By: rwessel (robertwessel.delete@this.yahoo.com), July 16, 2015 1:00 pm
Room: Moderated Discussions
Paul A. Clayton (paaronclayton.delete@this.gmail.com) on July 16, 2015 9:33 am wrote:
> Michael S (already5chosen.delete@this.yahoo.com) on July 15, 2015 8:29 am wrote:
> > dmcq (dmcq.delete@this.fano.co.uk) on July 15, 2015 8:04 am wrote:
> > > NoSpammer (no.delete@this.spam.com) on July 15, 2015 7:05 am wrote:
> [snip]
> > > > As for string instructions (rep stos/rep movs) I've relied on the
> > > > observation that if you see the first bytes correctly and the last bytes correctly, you also probably
> > > > see everything inbetween. Running CRC checks on such messages for about 3 years has shown no errors
> > > > so I'm confident this works (why would the CPU push out string writes in random order).
> > >
> > > I doubt a CPU would want to push it out in random order, but
> > > consider the problem in general with weak consistency.
> > > If there are two memory controllers and the string occupies
> > > three lines then the second memory controller might
> > > be satisfying some requests by another CPU delaying the write of the middle section of the string.
> > >
> >
> > As long as we are talking about ordering in WB/WT regions, order of arrival to external memory does
> > not matter. What matters is *observed* order governed by cache lines ownership. And the later, in
> > case of x86 strings instructions, can't deviate too far from the continuous, because on x86 strings
> > instructions are interruptible/restartable and the only saved states are direction, two pointers and
> > counter. With such minimal state saved only continuous operation can be correctly restarted.
>
> Does the state need to be architectural? For example, is there a guarantee that the count on interrupt
> indicates the stopping point? If microarchitectural storage could be used to track what has been
> done (and perhaps even offloading copying to a DMA engine on interrupt/thread switch), perhaps using
> -1 as a magic value to check for a partial operation in this microarchitectural storage (the overhead
> of such a check would be tiny for an actual maximum-sized operation and might be acceptable to allow
> faster progress in the operation in the common case of no interruption).

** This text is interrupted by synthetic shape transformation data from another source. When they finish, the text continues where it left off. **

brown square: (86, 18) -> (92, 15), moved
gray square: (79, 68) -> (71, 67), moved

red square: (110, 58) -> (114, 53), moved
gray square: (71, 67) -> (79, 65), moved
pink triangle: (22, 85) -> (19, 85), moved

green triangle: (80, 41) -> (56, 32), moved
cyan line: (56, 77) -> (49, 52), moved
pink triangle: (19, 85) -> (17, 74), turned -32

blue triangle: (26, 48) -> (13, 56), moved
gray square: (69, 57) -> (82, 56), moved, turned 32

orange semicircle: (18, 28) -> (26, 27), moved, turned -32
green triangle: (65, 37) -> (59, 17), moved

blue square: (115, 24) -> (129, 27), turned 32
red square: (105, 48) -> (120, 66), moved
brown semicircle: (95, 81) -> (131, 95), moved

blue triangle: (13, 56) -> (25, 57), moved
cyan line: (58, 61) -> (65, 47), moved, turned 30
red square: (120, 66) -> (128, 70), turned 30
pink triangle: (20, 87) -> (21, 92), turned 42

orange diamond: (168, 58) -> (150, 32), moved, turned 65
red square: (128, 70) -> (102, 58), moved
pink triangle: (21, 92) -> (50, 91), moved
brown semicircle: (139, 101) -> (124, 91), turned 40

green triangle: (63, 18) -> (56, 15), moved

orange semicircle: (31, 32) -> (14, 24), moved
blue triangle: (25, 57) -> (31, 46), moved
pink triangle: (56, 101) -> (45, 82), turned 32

As defined, the state of the registers after an interrupted x86 string instructions do contain what's needed to restart the instruction, and are the values you'd expect (updated addresses and length based on the number of items already moved).
> Michael S (already5chosen.delete@this.yahoo.com) on July 15, 2015 8:29 am wrote:
> > dmcq (dmcq.delete@this.fano.co.uk) on July 15, 2015 8:04 am wrote:
> > > NoSpammer (no.delete@this.spam.com) on July 15, 2015 7:05 am wrote:
> [snip]
> > > > As for string instructions (rep stos/rep movs) I've relied on the
> > > > observation that if you see the first bytes correctly and the last bytes correctly, you also probably
> > > > see everything inbetween. Running CRC checks on such messages for about 3 years has shown no errors
> > > > so I'm confident this works (why would the CPU push out string writes in random order).
> > >
> > > I doubt a CPU would want to push it out in random order, but
> > > consider the problem in general with weak consistency.
> > > If there are two memory controllers and the string occupies
> > > three lines then the second memory controller might
> > > be satisfying some requests by another CPU delaying the write of the middle section of the string.
> > >
> >
> > As long as we are talking about ordering in WB/WT regions, order of arrival to external memory does
> > not matter. What matters is *observed* order governed by cache lines ownership. And the later, in
> > case of x86 strings instructions, can't deviate too far from the continuous, because on x86 strings
> > instructions are interruptible/restartable and the only saved states are direction, two pointers and
> > counter. With such minimal state saved only continuous operation can be correctly restarted.
>
> Does the state need to be architectural? For example, is there a guarantee that the count on interrupt
> indicates the stopping point? If microarchitectural storage could be used to track what has been
> done (and perhaps even offloading copying to a DMA engine on interrupt/thread switch), perhaps using
> -1 as a magic value to check for a partial operation in this microarchitectural storage (the overhead
> of such a check would be tiny for an actual maximum-sized operation and might be acceptable to allow
> faster progress in the operation in the common case of no interruption).
As defined, the state of the registers after an interrupted x86 string instructions do contain what's needed to restart the instruction, and are the values you'd expect (updated addresses and length based on the number of items already moved).